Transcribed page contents
-=-=-

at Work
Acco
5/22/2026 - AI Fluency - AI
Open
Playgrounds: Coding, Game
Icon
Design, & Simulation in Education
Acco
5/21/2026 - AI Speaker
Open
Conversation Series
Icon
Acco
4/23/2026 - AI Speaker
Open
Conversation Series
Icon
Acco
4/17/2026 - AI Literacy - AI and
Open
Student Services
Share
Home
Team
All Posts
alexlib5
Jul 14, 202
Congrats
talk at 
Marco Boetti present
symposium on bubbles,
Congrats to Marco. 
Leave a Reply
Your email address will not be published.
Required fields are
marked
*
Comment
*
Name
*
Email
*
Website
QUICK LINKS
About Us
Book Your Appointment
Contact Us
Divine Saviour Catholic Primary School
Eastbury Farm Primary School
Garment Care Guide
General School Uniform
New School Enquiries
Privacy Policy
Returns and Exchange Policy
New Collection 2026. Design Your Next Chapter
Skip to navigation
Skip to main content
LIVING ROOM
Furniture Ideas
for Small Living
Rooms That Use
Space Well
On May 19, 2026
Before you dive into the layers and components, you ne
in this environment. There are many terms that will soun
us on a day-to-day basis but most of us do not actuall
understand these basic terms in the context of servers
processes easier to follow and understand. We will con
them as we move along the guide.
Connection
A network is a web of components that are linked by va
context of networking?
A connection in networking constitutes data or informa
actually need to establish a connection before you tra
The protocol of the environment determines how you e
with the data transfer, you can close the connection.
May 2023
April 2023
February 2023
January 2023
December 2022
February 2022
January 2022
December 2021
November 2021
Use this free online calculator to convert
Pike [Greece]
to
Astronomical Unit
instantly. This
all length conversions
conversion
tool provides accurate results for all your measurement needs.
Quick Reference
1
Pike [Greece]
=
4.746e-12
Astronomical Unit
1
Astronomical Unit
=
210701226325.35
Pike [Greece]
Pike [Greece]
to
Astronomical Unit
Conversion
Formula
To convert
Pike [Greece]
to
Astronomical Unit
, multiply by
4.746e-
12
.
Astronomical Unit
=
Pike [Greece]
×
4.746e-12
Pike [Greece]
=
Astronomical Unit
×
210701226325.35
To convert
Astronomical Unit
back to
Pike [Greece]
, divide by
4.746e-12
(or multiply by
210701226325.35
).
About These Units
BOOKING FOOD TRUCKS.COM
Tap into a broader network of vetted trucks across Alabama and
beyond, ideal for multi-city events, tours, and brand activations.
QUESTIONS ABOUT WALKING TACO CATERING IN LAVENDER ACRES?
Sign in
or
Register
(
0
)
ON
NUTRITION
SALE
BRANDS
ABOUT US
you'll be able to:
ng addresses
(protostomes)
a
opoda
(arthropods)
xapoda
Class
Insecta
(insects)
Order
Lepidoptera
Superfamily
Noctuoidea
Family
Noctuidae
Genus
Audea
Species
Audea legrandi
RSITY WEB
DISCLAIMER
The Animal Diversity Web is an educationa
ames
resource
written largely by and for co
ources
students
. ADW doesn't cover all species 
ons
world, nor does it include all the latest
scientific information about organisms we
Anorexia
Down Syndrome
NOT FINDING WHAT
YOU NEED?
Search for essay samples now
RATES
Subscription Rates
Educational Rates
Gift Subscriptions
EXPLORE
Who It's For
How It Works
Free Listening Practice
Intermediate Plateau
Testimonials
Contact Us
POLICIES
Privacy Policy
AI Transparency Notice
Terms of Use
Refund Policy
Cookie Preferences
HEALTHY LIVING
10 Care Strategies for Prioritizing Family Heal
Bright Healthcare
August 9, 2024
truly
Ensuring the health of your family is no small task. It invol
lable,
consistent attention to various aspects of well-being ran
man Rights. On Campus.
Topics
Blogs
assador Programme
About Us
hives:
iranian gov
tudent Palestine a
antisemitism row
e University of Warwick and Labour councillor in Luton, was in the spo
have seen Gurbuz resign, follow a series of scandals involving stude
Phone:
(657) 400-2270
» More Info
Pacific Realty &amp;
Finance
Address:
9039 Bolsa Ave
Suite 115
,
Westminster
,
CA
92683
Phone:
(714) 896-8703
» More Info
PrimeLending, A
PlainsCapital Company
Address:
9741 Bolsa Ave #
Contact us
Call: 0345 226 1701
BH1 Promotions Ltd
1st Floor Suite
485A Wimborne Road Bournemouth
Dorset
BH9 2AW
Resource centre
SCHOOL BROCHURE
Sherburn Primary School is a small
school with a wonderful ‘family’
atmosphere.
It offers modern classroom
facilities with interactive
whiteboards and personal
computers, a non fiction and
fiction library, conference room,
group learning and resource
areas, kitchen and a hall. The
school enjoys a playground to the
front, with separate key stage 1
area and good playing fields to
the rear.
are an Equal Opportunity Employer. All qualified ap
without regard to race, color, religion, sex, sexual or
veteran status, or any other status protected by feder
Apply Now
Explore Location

-=-=-

● Exercise
Find "About These Units" in the entries above and copy that whole line exactly, then each line after it through the line that contains "Audea legrandi".

● Task result
About These Units
BOOKING FOOD TRUCKS.COM
Tap into a broader network of vetted trucks across Alabama and
beyond, ideal for multi-city events, tours, and brand activations.
QUESTIONS ABOUT WALKING TACO CATERING IN LAVENDER ACRES?
Sign in
or
Register
(
0
)
ON
NUTRITION
SALE
BRANDS
ABOUT US
you'll be able to:
ng addresses
(protostomes)
a
opoda
(arthropods)
xapoda
Class
Insecta
(insects)
Order
Lepidoptera
Superfamily
Noctuoidea
Family
Noctuidae
Genus
Audea
Species
Audea legrandi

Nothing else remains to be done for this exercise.